In this study, we assessed whether the plasma and serum concentrations of eight different proteins are affected by repeated freezing and thawing. The levels of IFN-γ, IL-8, and VEGF-R2 were stable in both plasma and serum samples during repeated freeze–thaw cycles in our experimental conditions. There are a few reports on the effect of repeated freeze–thaw cycles on plasma and serum concentrations of IFN-γ, IL-8, and VEGF-R2 9, 12, 13, 14, except for the plasma concentration of VEGF-R2. Our findings are concordant with these publications, showing that these proteins are not susceptible to degradation induced by repeated freeze–thaw cycles. In addition, we determined for the first time that VEGF-R2 is also stable in plasma samples during repeated freeze–thaw cycles. IFN-γ, IL-8, and VEGF-R2 have attracted attention as new biomarkers of various diseases such as ovarian carcinoma, urinary bladder cancer, acute pyelonephritis, osteoarthritis, or rheumatoid arthritis 15, 16, 17, 18, 19, 20. Our study shows that these may become stable biomarkers, which can be used for diagnosis or prediction of prognosis, regardless of repeated freezing and thawing of samples.
MMP-7, TNF-α, and VEGF levels were significantly changed in both plasma and serum samples during repeated freeze–thaw cycles. MMP7 and VEGF levels were elevated by approximately 15% in plasma samples and by 7% in serum samples after five freeze–thaw cycles, compared with two freeze–thaw cycles. MMP7 and VEGF levels showed a tendency to increase with freeze–thaw cycles. In a previous study, changes in the MMP-7 level induced by repeated freezing and thawing were determined in serum samples [9], concordant with our results. We identified for the first time that the MMP7 level was elevated by repeated freezing and thawing in serum as well as in plasma samples. MMP7 has attracted attention as a new biomarker for cancer, joint diseases, and liver diseases 21, 22, 23. Concentrations of MMP7 are increased in the serum of rheumatoid arthritis patients with interstitial lung disease [22] and in the plasma of patients with asymptomatic interstitial lung disease [21]. Therefore, we recommend that researchers should consider the number of freeze–thaw cycles to select plasma or serum samples for MMP7 analysis. Azimi-Nezhad et al [24] reported that plasma VEGF levels changed as a result of repeated freezing and thawing. Guo et al [13] identified that concentrations of VEGF did not change in the plasma samples for up to 10 freeze–thaw cycles, compared with unfrozen samples, which was in contrast to our results. Guo et al [13] collected whole blood into lithium heparin tubes, unlike our and other studies, which use ethylenediaminetetraacetic acid tubes. Taken together, these facts indicate that the effect of repeated freezing and thawing on the stability of plasma VEGF may be different depending on the tube type used for sample collection.
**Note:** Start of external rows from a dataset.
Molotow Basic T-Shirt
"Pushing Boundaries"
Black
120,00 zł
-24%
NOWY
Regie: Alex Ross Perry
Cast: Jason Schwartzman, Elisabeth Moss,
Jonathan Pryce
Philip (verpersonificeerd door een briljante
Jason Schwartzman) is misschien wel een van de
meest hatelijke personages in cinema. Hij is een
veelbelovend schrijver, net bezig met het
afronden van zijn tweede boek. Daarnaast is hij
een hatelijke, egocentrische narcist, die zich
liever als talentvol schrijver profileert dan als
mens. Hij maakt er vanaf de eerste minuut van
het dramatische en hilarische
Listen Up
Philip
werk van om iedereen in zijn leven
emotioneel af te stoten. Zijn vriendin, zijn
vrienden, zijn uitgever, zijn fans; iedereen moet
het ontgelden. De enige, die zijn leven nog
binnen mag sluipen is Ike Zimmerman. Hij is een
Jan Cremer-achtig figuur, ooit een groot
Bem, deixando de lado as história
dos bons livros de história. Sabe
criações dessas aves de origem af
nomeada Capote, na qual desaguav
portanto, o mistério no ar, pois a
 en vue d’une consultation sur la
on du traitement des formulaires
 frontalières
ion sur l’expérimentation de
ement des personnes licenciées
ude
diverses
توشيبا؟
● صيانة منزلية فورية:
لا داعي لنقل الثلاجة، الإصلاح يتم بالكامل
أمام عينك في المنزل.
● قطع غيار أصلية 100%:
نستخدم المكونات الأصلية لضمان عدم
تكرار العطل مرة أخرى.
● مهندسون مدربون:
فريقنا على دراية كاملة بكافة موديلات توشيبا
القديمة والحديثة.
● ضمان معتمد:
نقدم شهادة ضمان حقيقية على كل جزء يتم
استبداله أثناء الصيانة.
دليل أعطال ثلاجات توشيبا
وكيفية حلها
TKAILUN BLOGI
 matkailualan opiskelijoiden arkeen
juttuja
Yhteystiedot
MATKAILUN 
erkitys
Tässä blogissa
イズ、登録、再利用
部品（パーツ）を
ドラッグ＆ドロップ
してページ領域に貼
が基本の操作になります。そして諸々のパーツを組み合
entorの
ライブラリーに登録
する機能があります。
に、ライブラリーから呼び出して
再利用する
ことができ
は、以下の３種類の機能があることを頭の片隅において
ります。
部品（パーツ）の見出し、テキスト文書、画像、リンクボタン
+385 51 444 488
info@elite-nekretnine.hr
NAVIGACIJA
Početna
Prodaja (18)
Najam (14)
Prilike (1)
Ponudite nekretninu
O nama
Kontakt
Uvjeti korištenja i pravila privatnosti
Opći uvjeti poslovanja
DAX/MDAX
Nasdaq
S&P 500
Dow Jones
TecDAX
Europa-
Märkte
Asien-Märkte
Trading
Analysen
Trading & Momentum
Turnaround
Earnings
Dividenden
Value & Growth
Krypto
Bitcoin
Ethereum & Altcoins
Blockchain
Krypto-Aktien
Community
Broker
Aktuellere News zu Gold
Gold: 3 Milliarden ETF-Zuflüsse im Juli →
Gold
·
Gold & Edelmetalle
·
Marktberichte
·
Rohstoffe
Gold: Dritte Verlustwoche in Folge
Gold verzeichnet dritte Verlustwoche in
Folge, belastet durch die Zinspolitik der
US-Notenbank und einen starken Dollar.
In the case of serum, it has been reported that VEGF levels are not affected by repeated freezing and thawing 13, 24; however, our study shows that VEGF levels were slightly elevated after five freeze–thaw cycles. We thawed serum samples at 37°C, but in other studies, samples were thawed at room temperature, implying that the thawing temperature of serum samples may influence the stability of circulating proteins. Thus, sample thawing should occur at temperatures as low as possible. In addition, we determined that serum concentrations of MMP-7 and VEGF are less affected than that in plasma samples, suggesting that serum is the preferred sample for the analysis of circulating proteins.
In conclusion, our study shows the different effects of repeated freezing and thawing on the stability of eight circulating proteins. IFN-γ, IL-8, and VEGF-R2 are not susceptible to freeze–thawing-induced protein concentration changes, while MMP7, TNF-α, and VEGF are slightly susceptible. Furthermore, we identified that the tube type used for collection of whole blood and the thawing temperature of samples may influence the stability of the circulating proteins. We believe that these findings will aid in sample selection according to the type of analyte and in the further development of standard operating procedures for biobanking.

Conflicts of interest

All contributing authors declare no conflicts of interest.

Acknowledgments

This work was supported by Grant 2013-NI74001-00 of the Korea National Institute of Health, Korea Center for Disease Control and Prevention. This study received approval from the Institutional Review Board of the Korea Center for Disease Control and Prevention (IRB No. 2013-04EXP-02-R) and the Pusan National University Hospital (IRB No.02-2013-017).

Notes

This is an open-access article distributed under the terms of the Creative Commons Attribution-NonCommercial-No Derivative Works License (http://creativecommons.org/licenses/by-nc-nd/4.0) which permits non-commercial use, distribution, and reproduction in any medium, provided the original author and source are credited.

References

1. Anderson N.L., Anderson N.G.. The human plasma proteome: history, character, and diagnostic prospects. Mol Cell Proteomics 1(11):2002 Nov;845−867.
crossref
2. Pieper R., Gatlin C.L., Makusky A.J.. The human serum proteome: display of nearly 3700 chromatographically separated protein spots on two-dimensional electrophoresis gels and identification of 325 distinct proteins. Proteomics 3(7):2003 Jul;1345−1364.
crossref
3. Kaya H., Demir M., Taylan M.. Fibulin-3 as a diagnostic biomarker in patients with malignant mesothelioma. Asian Pac J Cancer Prev 16(4):2015;1403−1407.
crossref pmid
4. Fang Z., Tian Z., Luo K.. Clinical significance of stanniocalcin expression in tissue and serum of gastric cancer patients. Chin J Cancer Res 26(5):2014 Oct;602−610.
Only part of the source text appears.